Ich weiß, Johann Strauss hat eine Menge unvergesslicher Musik komponiert – wobei der Radetzkymarsch btw. von seinem Vater ist – aber selbst wenn er nur die Fledermaus geschrieben hätte, wäre ich komplett zufrieden gewesen. Früher war es für meinen musikbegeisterten Papa ein Pflichtprogramm, diese Operette zu Silvester anzusehen und ich kann bis heute alle Texte und ich liebe die Musik. Ich würde gerne sagen, dass das Motto der Fledermaus “Glücklich ist, wer vergisst, was doch nicht zu ändern ist” auch meines wäre. Aber leider bin ich viel zu sehr overthinker.

Wenn man sich nicht die ganze Fledermaus anschauen will, kann man sich aber auch “nur” die Ouvertüre anhören, da kommen auch alle Motive vor, so eine Art Hitpanorama. Basiswissen: Prinz Orlovsky wird meist von einer Frau gespielt und die Figur des Frosch kommt nur um dritten Akt vor und ist niemals ein Sänger, sondern eine komödiantische Sprechrolle mit oftmals aktuellen Anspielungen zum Beispiel an die Politik.

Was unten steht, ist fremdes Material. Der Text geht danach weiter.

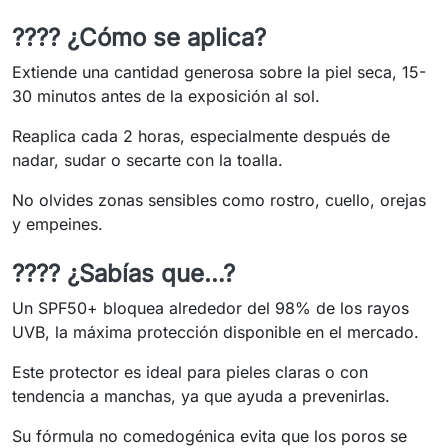
???? ¿Cómo se aplica?
Extiende una cantidad generosa sobre la piel seca, 15-
30 minutos antes de la exposición al sol.
Reaplica cada 2 horas, especialmente después de
nadar, sudar o secarte con la toalla.
No olvides zonas sensibles como rostro, cuello, orejas
y empeines.
???? ¿Sabías que…?
Un SPF50+ bloquea alrededor del 98% de los rayos
UVB, la máxima protección disponible en el mercado.
Este protector es ideal para pieles claras o con
tendencia a manchas, ya que ayuda a prevenirlas.
Su fórmula no comedogénica evita que los poros se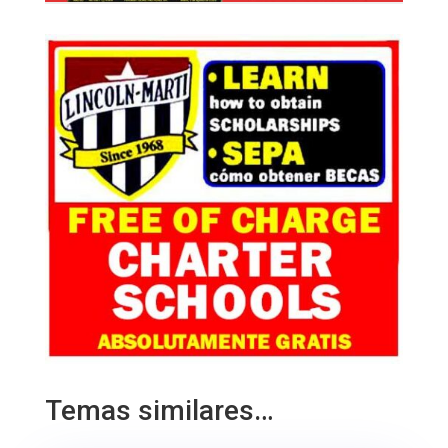
Temas similares…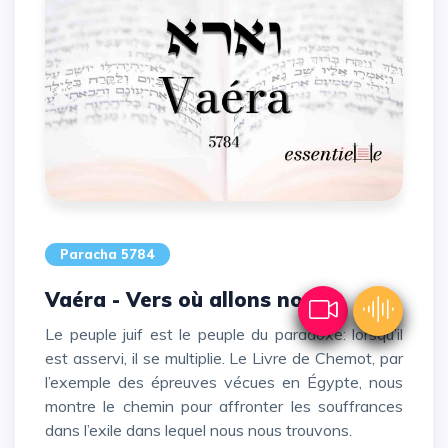
Paracha 5784
Vaéra - Vers où allons nous?
Le peuple juif est le peuple du paradoxe: lorsqu’il
est asservi, il se multiplie. Le Livre de Chemot, par
l’exemple des épreuves vécues en Égypte, nous
montre le chemin pour affronter les souffrances
dans l’exile dans lequel nous nous trouvons.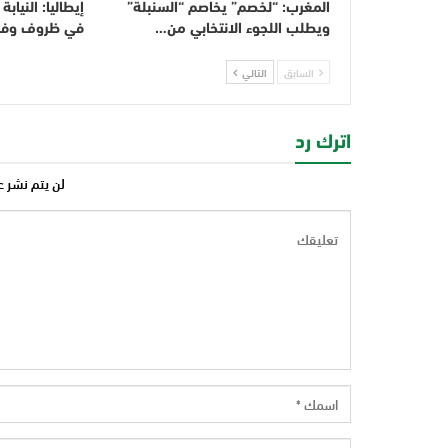
المغرب: “لخصم” يخاصم “السنبلة”
إيطاليا: النياب
ويطلب اللجوء الانتخابي من…
في ظروف وفاة
السابق
التالي
اترك رد
لن يتم نشر ع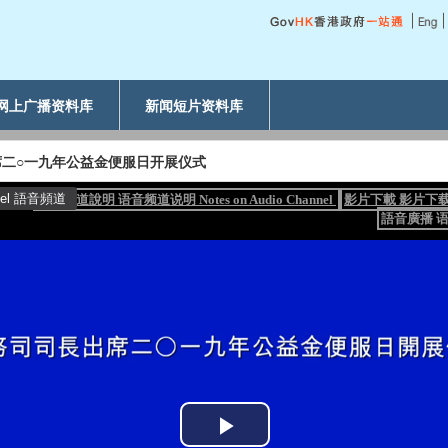
网上广播资料库
新闻短片资料库
席二○一九年公益金便服日开展仪式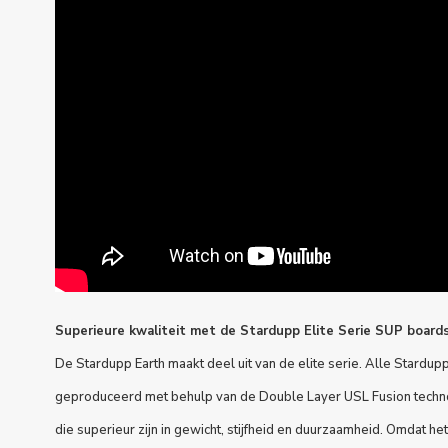
Superieure kwaliteit met de Stardupp Elite Serie SUP board
De Stardupp Earth maakt deel uit van de elite serie. Alle Stardupp
geproduceerd met behulp van de Double Layer USL Fusion technol
die superieur zijn in gewicht, stijfheid en duurzaamheid. Omdat he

Am Ende waren wir noch im Souveniershop und Oma hatte die Spendierhosen an. So bekam das Kind eine kleine Fledermaus und ich das Begleitbuch zur Ausstellung, was mich sehr gefreut hat. (unbezahlte Werbung wie immer).

So sehr ich mich auf das Strauss-Jahr freue, so sehr befürchte ich auch, dass wir in einem Jahr absolut nichts mehr von Strauss hören und sehen können. Deshalb lieber bald die Ausstattung anschauen.